Die RWTH setzt in diesem Fall auf sogenannte Translationshubs. Der Translationshub ist ein zentrales Instrument zur Umsetzung der Methode Translation innerhalb der Transferstrategie der RWTH Aachen. In den kommenden Jahren werden dabei mehrere thematisch fokussierte Translationshubs entstehen – jeweils in Bereichen, in denen die RWTH eine strategische Stärke vorweist und die globalen Herausforderungen adressieren.

Ein Translationshub vernetzt systematisch Wissenschaftlerinnen und Wissenschaftler, Industriepartner, Ausgründungen und Stiftungen, um gemeinsam spezifische Technologien gezielt auf höhere Reifegrade zu bringen. Er schafft einen physisch und digital verankerten Raum für interdisziplinäre Zusammenarbeit mit klarem Innovationsfokus. „Gerade in mittleren Technologiereifegraden droht vielen Entwicklungen das ‚Valley of Death‘. Mit dem Translationshub und der wissenschaftlichen Begleitung durch Professor Riesener im Forschungsgebiet Deep Tech Innovation schaffen wir ein strukturelles Alleinstellungsmerkmal, das unsere Position als forschungsstarke und transferorientierte Universität weiter ausbaut“, erläutert Professor Matthias Wessling, Prorektor für Transfer der RWTH.
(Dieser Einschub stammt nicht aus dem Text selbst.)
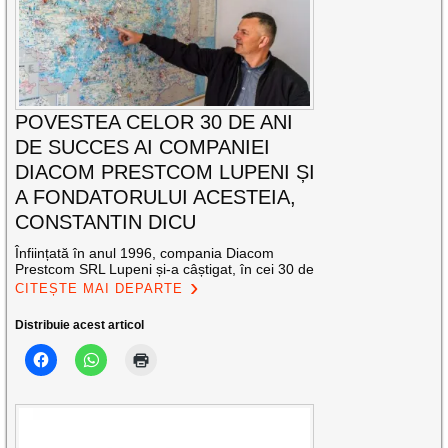
POVESTEA CELOR 30 DE ANI
DE SUCCES AI COMPANIEI
DIACOM PRESTCOM LUPENI ȘI
A FONDATORULUI ACESTEIA,
CONSTANTIN DICU
Înființată în anul 1996, compania Diacom
Prestcom SRL Lupeni și-a câștigat, în cei 30 de
CITEȘTE MAI DEPARTE
Distribuie acest articol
Dabei verfügt die RWTH bereits über erfolgreiche Beispiele intensiver Industrie-Wissenschafts-Kooperationen – etwa in den Clusters4Future NeuroSys und Hydrogen. Zudem zeigen technologiegetriebene Start-ups wie BioThrust, wie erfolgreich Deep Tech aus der RWTH heraus in marktfähige Innovationen überführt werden kann. Diese Erfolgsbilanz soll wachsen. „Mich motiviert die Möglichkeit, echte Wirkung zu entfalten – für den Innovationsstandort Deutschland und darüber hinaus. Die enge Zusammenarbeit mit unterschiedlichsten Akteuren, die Dynamik technologischer Entwicklungen und die Chance, Zukunft aktiv mitzugestalten, machen diese Aufgabe für mich besonders reizvoll“, sagt Riesener.